July 2, 1965.
Criminal law — codefendants — acquiescence in joint trial — effect.
1. Where codefendants in a felony prosecution are represented by counsel and acquiesce in a joint trial after being fully advised of their rights, it is not incumbent on the court to order a severance on its own motion.
Same — same — representation by same attorney — propriety.
2. It is not prejudicial error for codefendants in a felony prosecution to be represented by the same attorney if they do not have conflicting defenses or implicate one another and if they testify to versions of the offense which are consistent and exculpatory, notwithstanding the fact one defendant has a prior felony record and the other does not.

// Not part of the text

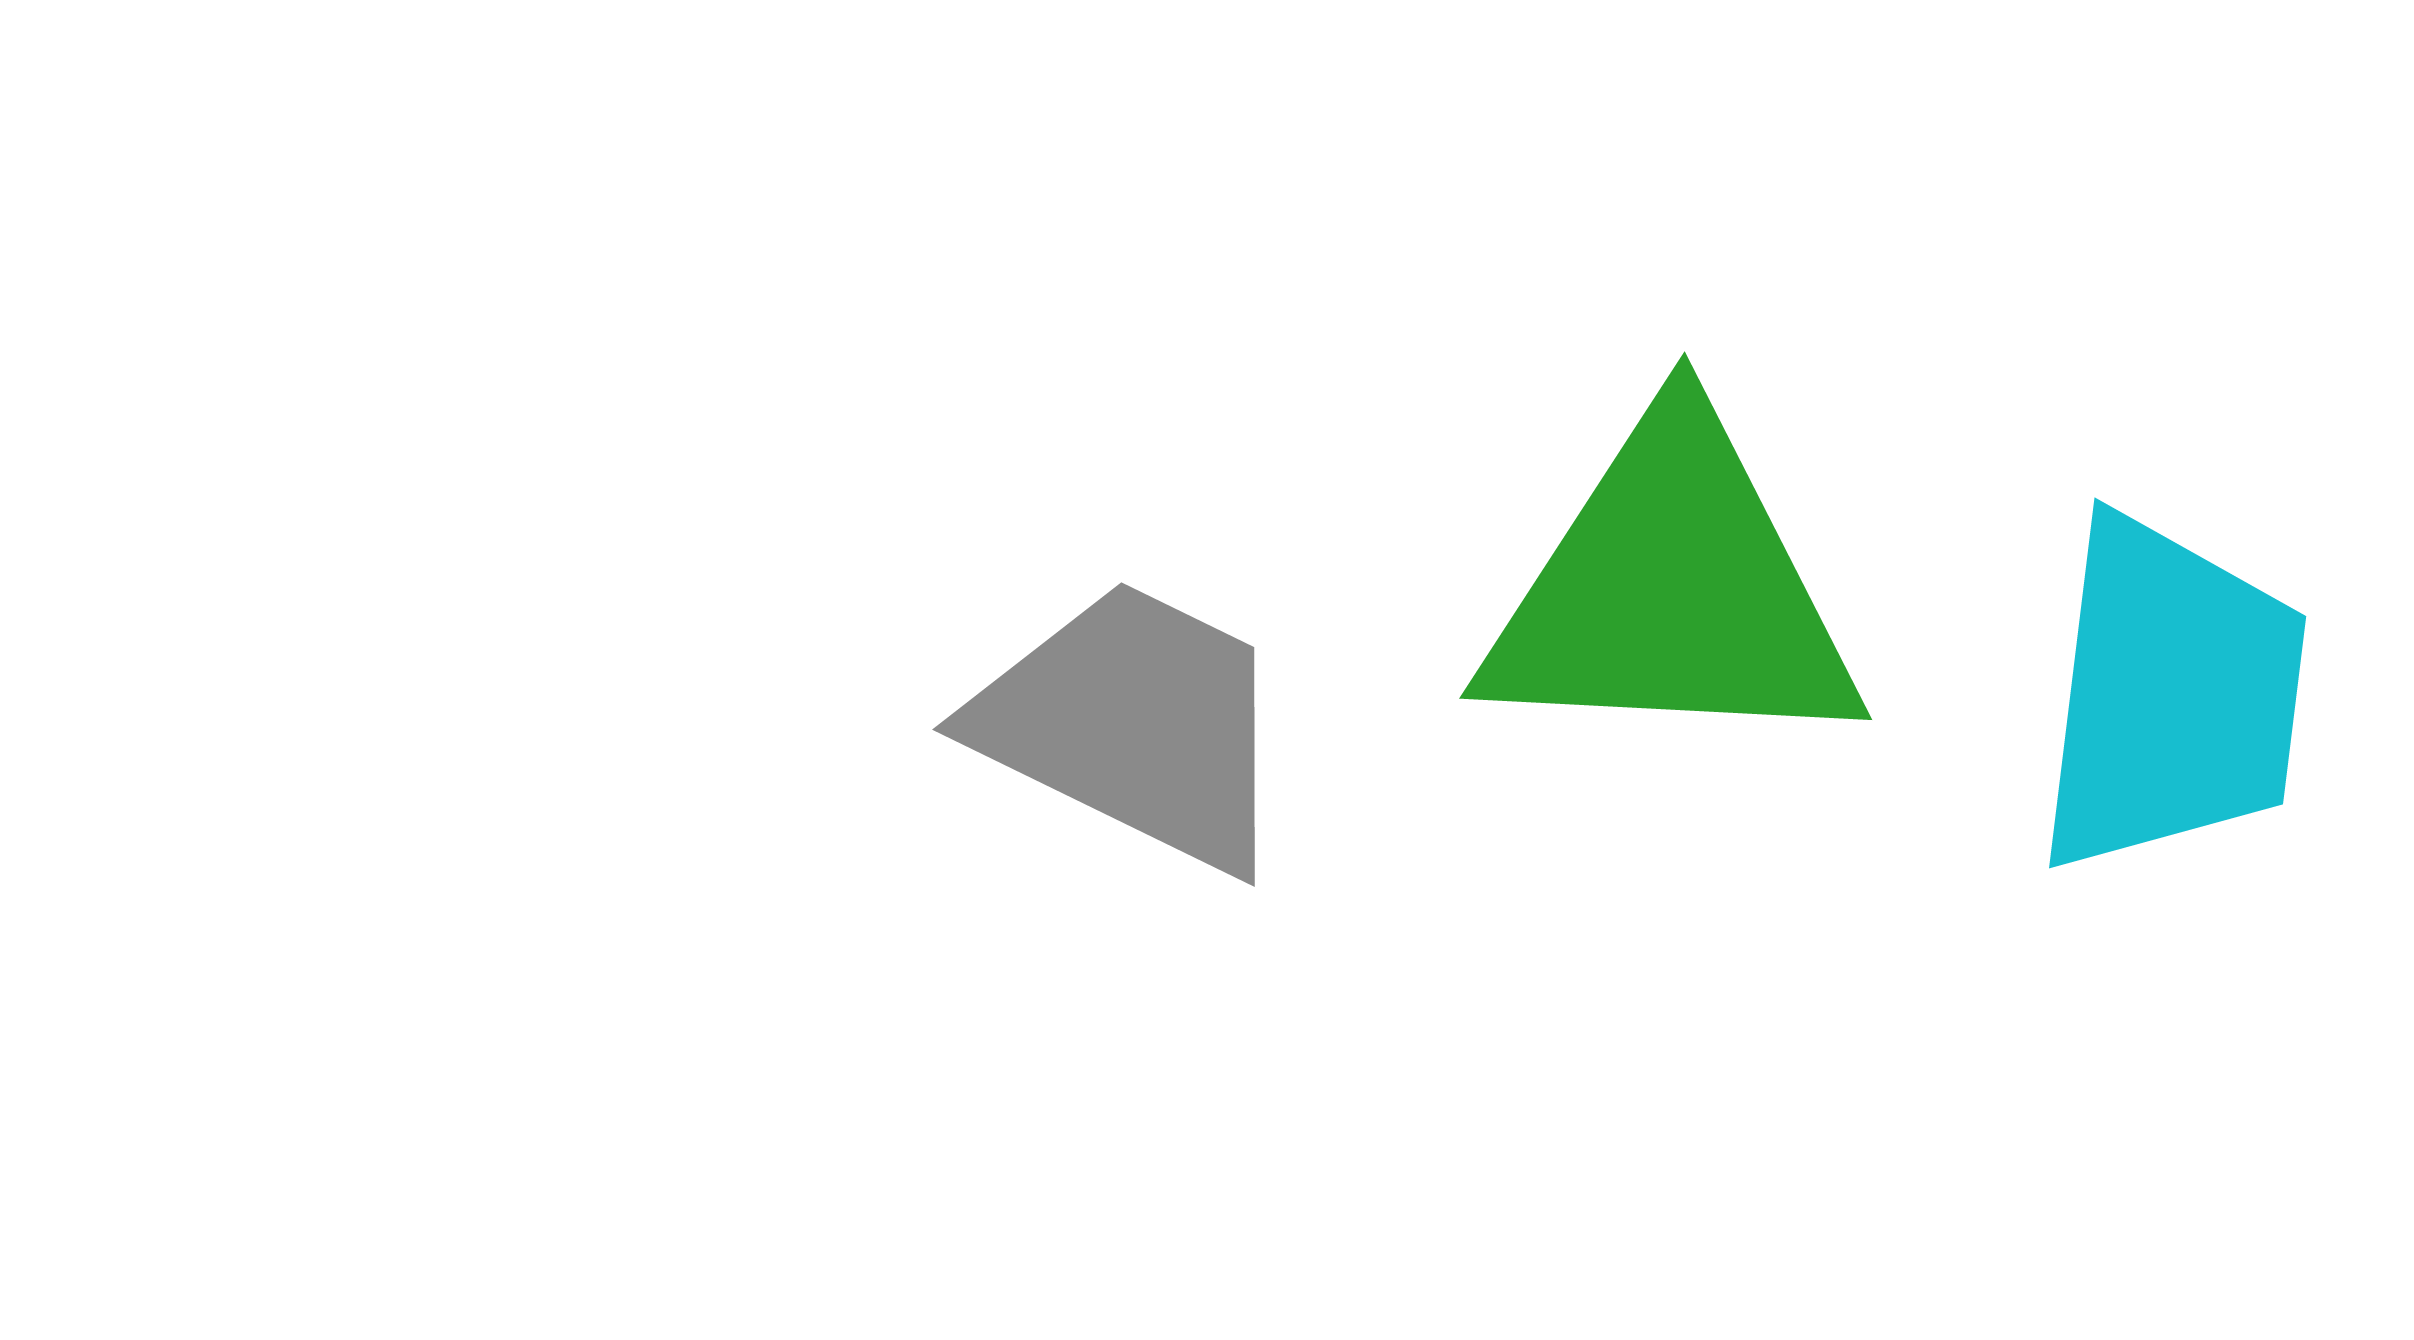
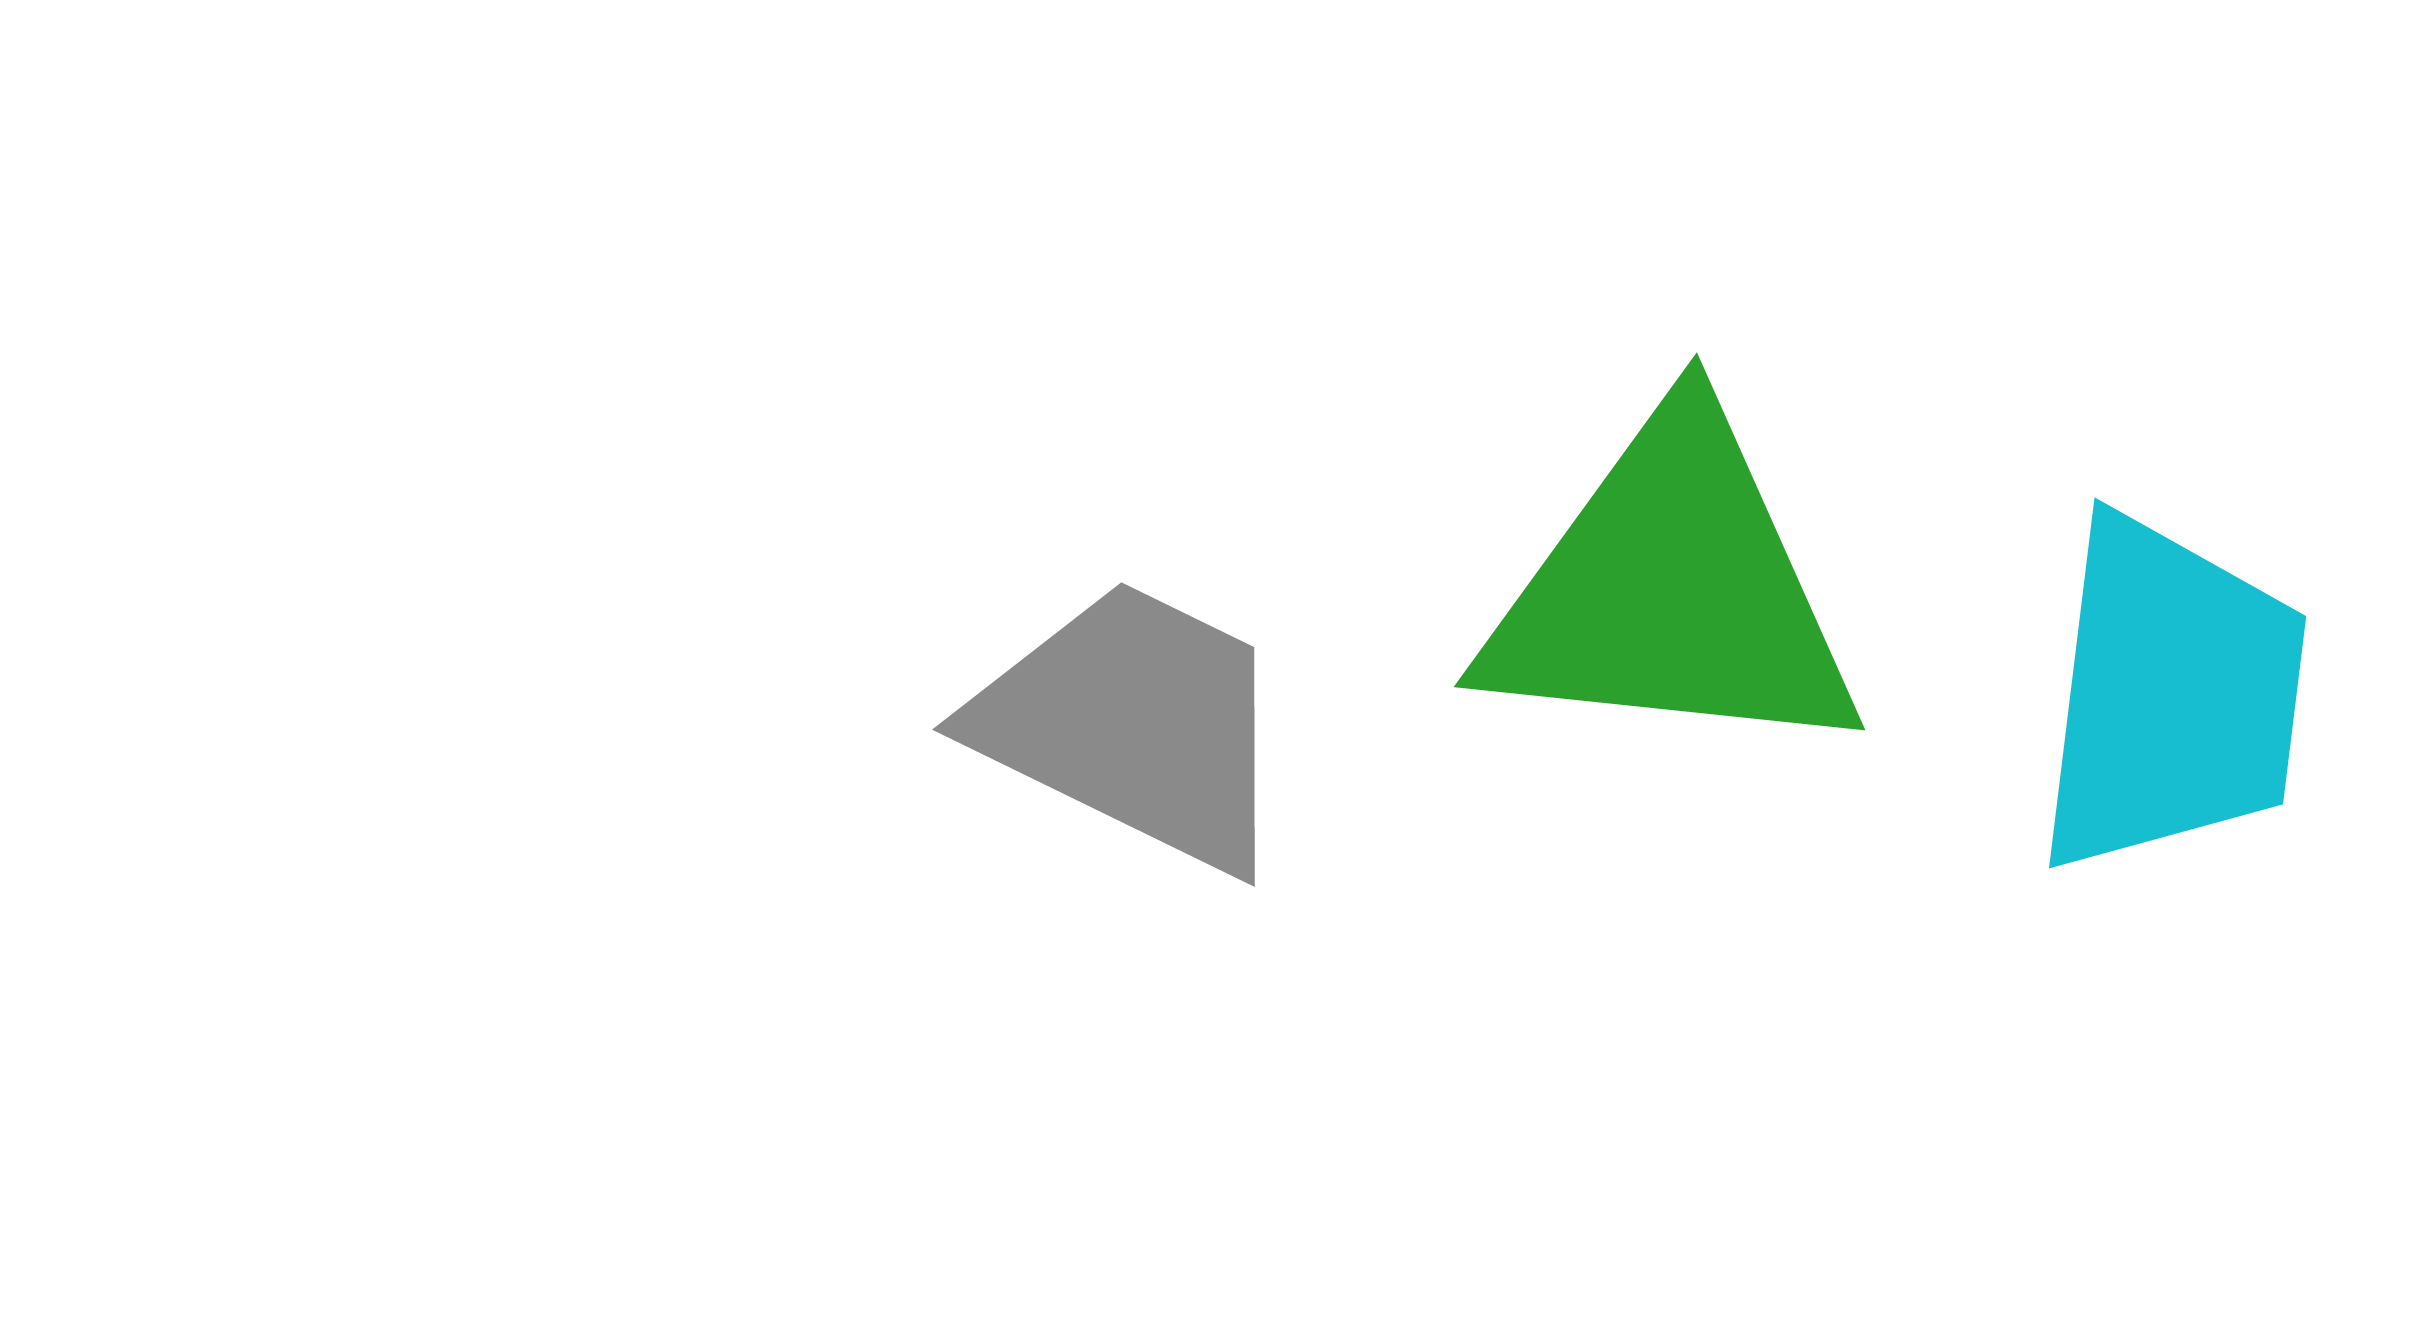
green triangle: rotated 3 degrees clockwise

Appeal by Clyde Robinson from a judgment of the Hennepin County District Court, Dana Nicholson, Judge, whereby he was convicted of grand larceny in the second degree. Affirmed.
Grannis Grannis, Vance B. Grannis, and Thomas J. Campbell, for appellant.
Robert W. Mattson, Attorney General, George M. Scott, County Attorney, and Theodore R. Rix, Assistant County Attorney, for respondent.
This is an appeal from a conviction for grand larceny in the second degree by one of two codefendants, arising out of the theft of a television from a dwelling in Minneapolis. The issues are whether the court should have appointed separate counsel for each defendant and whether separate trials should have been directed.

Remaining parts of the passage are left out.